Community entry activities to sensitise the chiefs and the general population will be conducted at the beginning of the study through meetings. Households will be given unique identification codes. Each individual within the household will be assigned a code that links them to a particular household and community. The intervention will target all the household members. The primary outcome will be based on data from all enrolled under 15 children.The effect of the interventions on secondary outcome 1 will be observed in a subgroup of children aged 2 months to 14 years randomly selected from all the communities in each arm - 460 children in Arm 1 and 395 children in Arm 2. The children in the subgroup will have in addition to the other data, their Hb readings taken to assess the level of Anaemia. The effect of the interventions on secondary outcome 2 will be observed in all under 15 children. Furthermore, the effect of the intervention on secondary outcomes 3 and 4 will be observed in all participants.

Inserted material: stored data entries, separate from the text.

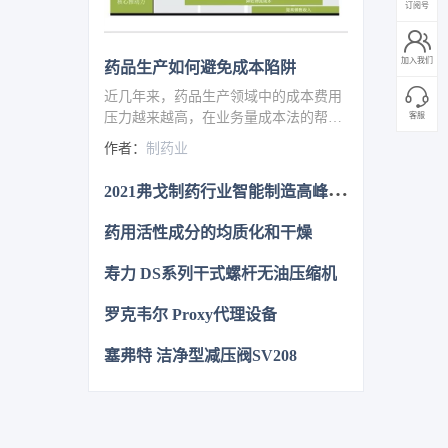
订阅号
加入我们
药品生产如何避免成本陷阱
近几年来，药品生产领域中的成本费用
压力越来越高，在业务量成本法的帮助
客服
下可以明显地降低成本费。而降低成本
作者：
制药业
的传统方法就是建立瘦身型供应链以及
销售物流的外包，但就是这物流合同本
2
021弗戈制药行业智能制造高峰论坛即将盛大开幕
身也有着可以节约资金费用的潜力可以
挖掘。
药用活性成分的均质化和干燥
寿力 DS系列干式螺杆无油压缩机
罗克韦尔 Proxy代理设备
塞弗特 洁净型减压阀SV208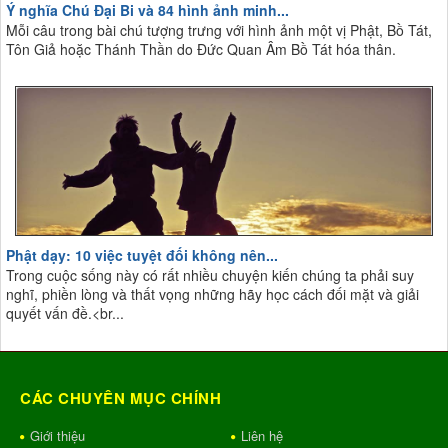
Ý nghĩa Chú Đại Bi và 84 hình ảnh minh...
Mỗi câu trong bài chú tượng trưng với hình ảnh một vị Phật, Bồ Tát,
Tôn Giả hoặc Thánh Thần do Đức Quan Âm Bồ Tát hóa thân.
Phật dạy: 10 việc tuyệt đối không nên...
Trong cuộc sống này có rất nhiều chuyện kiến chúng ta phải suy
nghĩ, phiền lòng và thất vọng những hãy học cách đối mặt và giải
quyết vấn đề.<br...
CÁC CHUYÊN MỤC CHÍNH
Giới thiệu
Liên hệ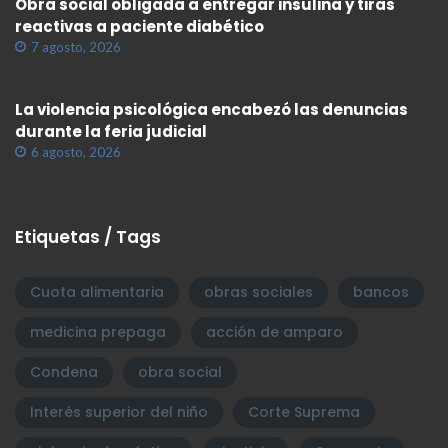
Obra social obligada a entregar insulina y tiras
reactivas a paciente diabético
7 agosto, 2026
La violencia psicológica encabezó las denuncias
durante la feria judicial
6 agosto, 2026
Etiquetas / Tags
Cuota alimentaria
obras sociales
bancos
medicina prepaga
acción de amparo
Condena
obra social
Interés superior del niño
Corte Suprema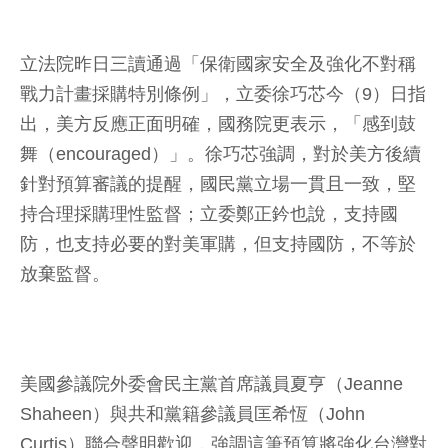
立法院昨日三讀通過「保衛國家安全及強化不對稱
戰力計畫採購特別條例」，立委徐巧芯今（9）日指
出，美方反應正面明確，國務院更表示，「感到鼓
舞（encouraged）」。徐巧芯強調，對於美方後續
針對預算審議的提醒，國民黨立場一貫且一致，堅
持合理採購理性監督；立委鄭正鈐也說，支持國
防，也支持必要的對美軍購，但支持國防，不等於
放棄監督。
美國參議院外委會民主黨首席議員夏亨（Jeanne
Shaheen）與共和黨籍參議員匡希恆（John
Curtis）聯合聲明歡迎，強調這筆預算將強化台灣對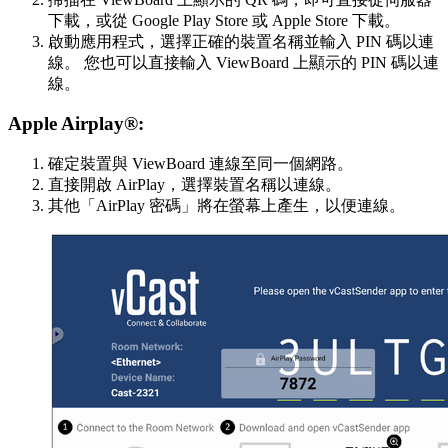
下載，或從 Google Play Store 或 Apple Store 下載。
啟動應用程式，選擇正確的裝置名稱並輸入 PIN 碼以連
線。 您也可以直接輸入 ViewBoard 上顯示的 PIN 碼以連
線。
Apple Airplay®:
確定裝置與 ViewBoard 連線至同一個網路。
直接開啟 AirPlay，選擇裝置名稱以連線。
其他「AirPlay 密碼」將在螢幕上產生，以便連線。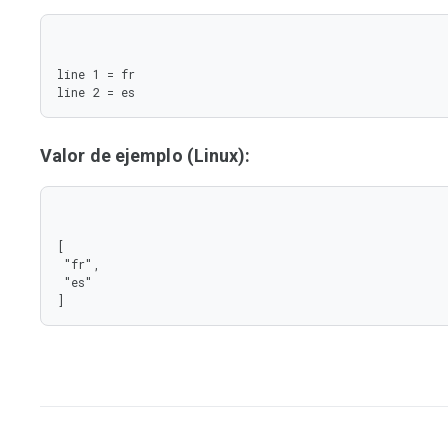
line 1 = fr

line 2 = es
Valor de ejemplo (Linux):
[

 "fr",

 "es"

It is hypothesized that within the study population, the prevalence of asymptomatic parasitaemia should drop by 20% by the end of the first year and by 10% by the end of the second year. In the same light it is expected that anaemia should drop by the same proportion.

Sample size:

This study aims to enrol an entire population estimated at 4500 participants from the 7 selected communities (intervention arm) and the 1500 from two control communities in Pakro sub district. However, to measure the effect of the intervention on secondary outcome such as anaemia in children < 15 years, a sample of 368 children (without correction for loss to follow up) will be needed to determine the malaria prevalence projected at 50% in the study population. This has been determined using the formula of Yamane where n = N/(1+N(e^2)) considering a 95% confident level (CI) and ±5% precision (e). Assuming a loss to follow up of 10% and a non-response rate of 10%, the sample size is readjusted to 460 children calculated from (368/1-0.2) for the community survey. In the control arm, 395 children (316/1-0.2) will be recruited. Questionnaires will be administered to the caregivers of children in the subgroup study. Following a census of the households, children from 2 months to 14 years old will be divided into the various age groups 2 months to 11 months, 1-4 years, 5 -10 years and 11-14 years. From each age group 115 and 99 children will randomly be selected in the intervention and control arms respectively.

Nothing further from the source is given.